# Description of the task
Where does the string "lượng" occur in the records? Copy each line that holds it.

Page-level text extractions
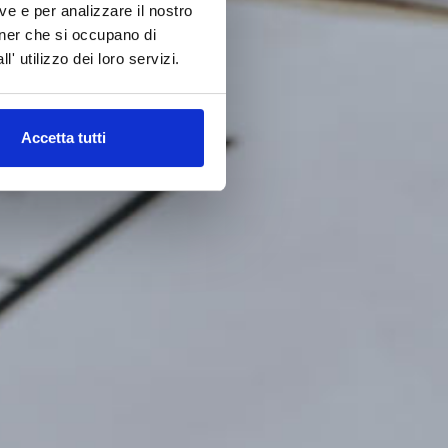
ve e per analizzare il nostro
rtner che si occupano di
' utilizzo dei loro servizi.
Accetta tutti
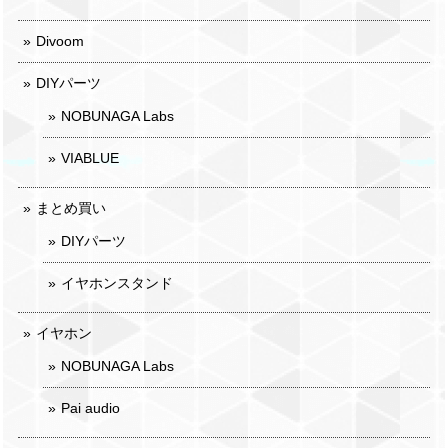
Divoom
DIYパーツ
NOBUNAGA Labs
VIABLUE
まとめ買い
DIYパーツ
イヤホンスタンド
イヤホン
NOBUNAGA Labs
Pai audio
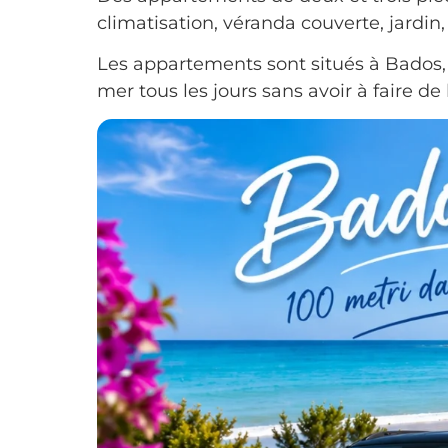
climatisation, véranda couverte, jardin
Les appartements sont situés à Bados, 
mer tous les jours sans avoir à faire de 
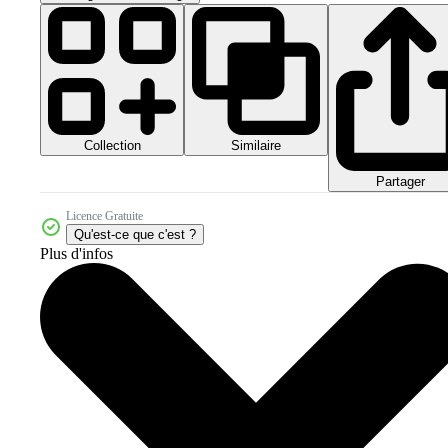
Collection
Similaire
Partager
Licence Gratuite
Qu'est-ce que c'est ?
Plus d'infos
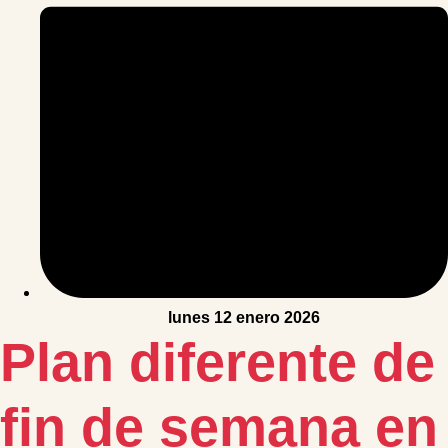
lunes 12 enero 2026
Plan diferente de
fin de semana en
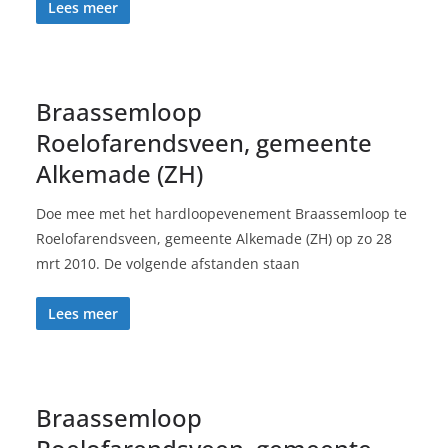
Lees meer
Braassemloop
Roelofarendsveen, gemeente
Alkemade (ZH)
Doe mee met het hardloopevenement Braassemloop te
Roelofarendsveen, gemeente Alkemade (ZH) op zo 28
mrt 2010. De volgende afstanden staan
Lees meer
Braassemloop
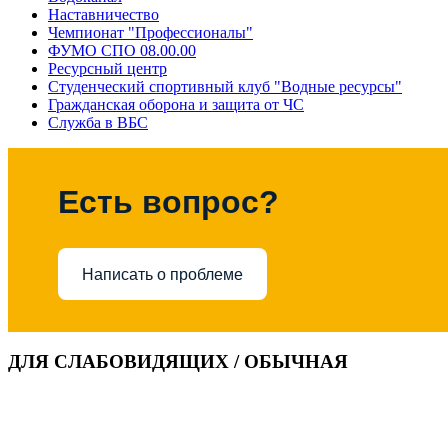
Наставничество
Чемпионат "Профессионалы"
ФУМО СПО 08.00.00
Ресурсный центр
Студенческий спортивный клуб "Водные ресурсы"
Гражданская оборона и защита от ЧС
Служба в ВБС
Есть вопрос?
Написать о проблеме
ДЛЯ СЛАБОВИДЯЩИХ / ОБЫЧНАЯ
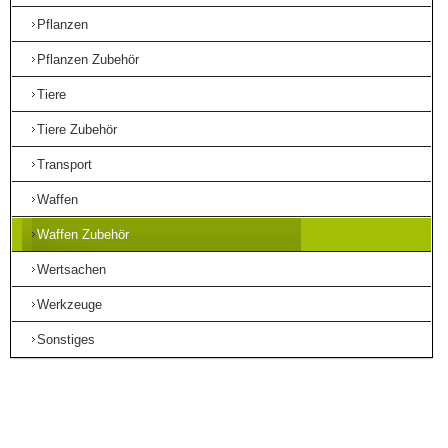
Pflanzen
Pflanzen Zubehör
Tiere
Tiere Zubehör
Transport
Waffen
Waffen Zubehör
Wertsachen
Werkzeuge
Sonstiges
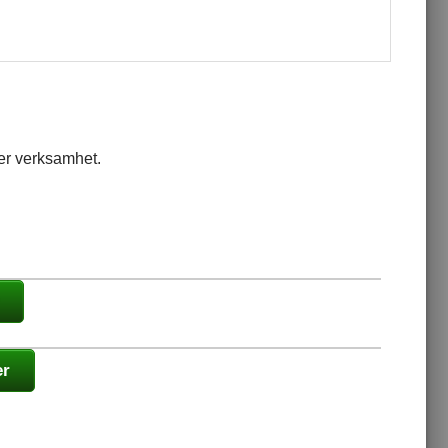
t er verksamhet.
er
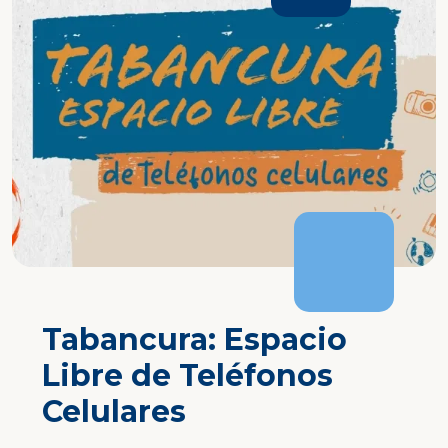
Equipo de
Psicopedagogía y NEE
del colegio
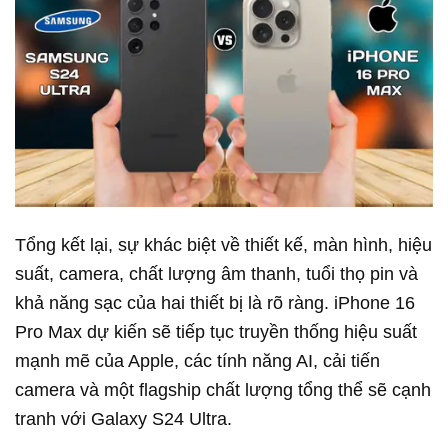
Tổng kết lại, sự khác biệt về thiết kế, màn hình, hiệu
suất, camera, chất lượng âm thanh, tuổi thọ pin và
khả năng sạc của hai thiết bị là rõ ràng. iPhone 16
Pro Max dự kiến sẽ tiếp tục truyền thống hiệu suất
mạnh mẽ của Apple, các tính năng AI, cải tiến
camera và một flagship chất lượng tổng thể sẽ cạnh
tranh với Galaxy S24 Ultra.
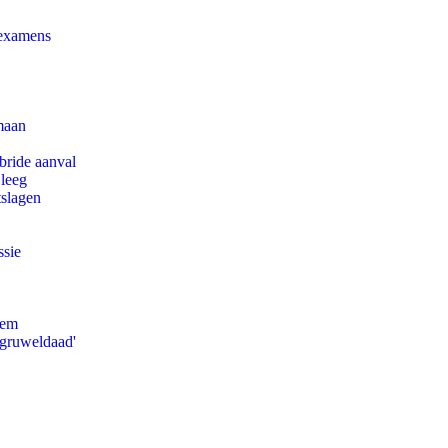
 examens
maan
bride aanval
 leeg
tslagen
ssie
eem
'gruweldaad'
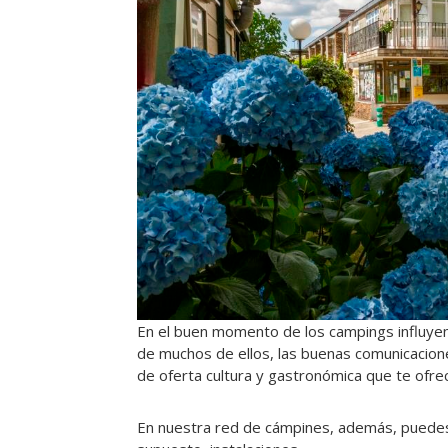
En el buen momento de los campings influyen 
de muchos de ellos, las buenas comunicacione
de oferta cultura y gastronómica que te ofre
En nuestra red de cámpines, además, puedes 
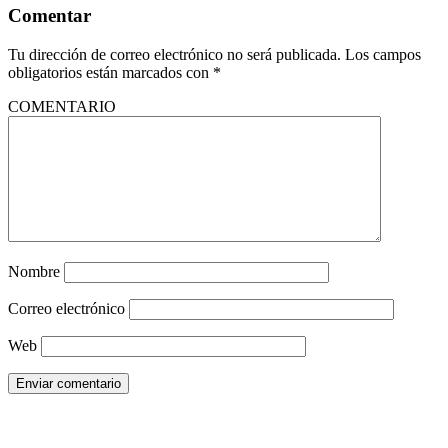
Comentar
Tu dirección de correo electrónico no será publicada.
Los campos
obligatorios están marcados con
*
COMENTARIO
Nombre
Correo electrónico
Web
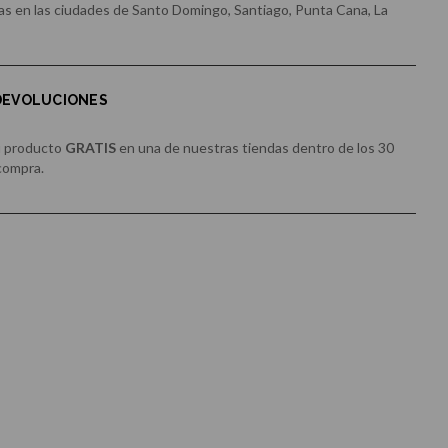
s en las ciudades de Santo Domingo, Santiago, Punta Cana, La
 DEVOLUCIONES
u producto
GRATIS
en una de nuestras tiendas dentro de los 30
 compra.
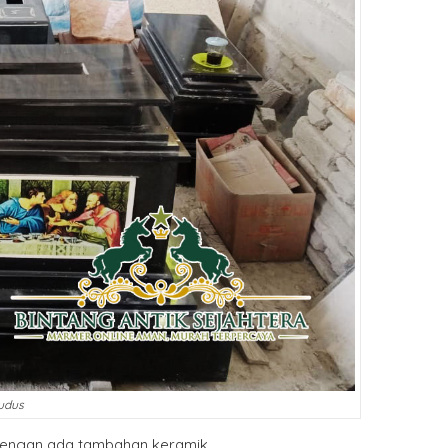
udus
i dengan ada tambahan keramik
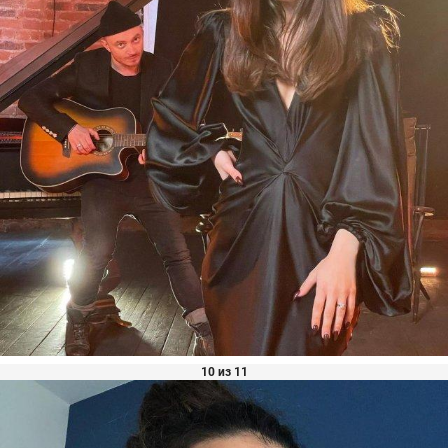
10 из 11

# Exercise response
suất, camera, chất lượng âm thanh, tuổi thọ pin và
camera và một flagship chất lượng tổng thể sẽ cạnh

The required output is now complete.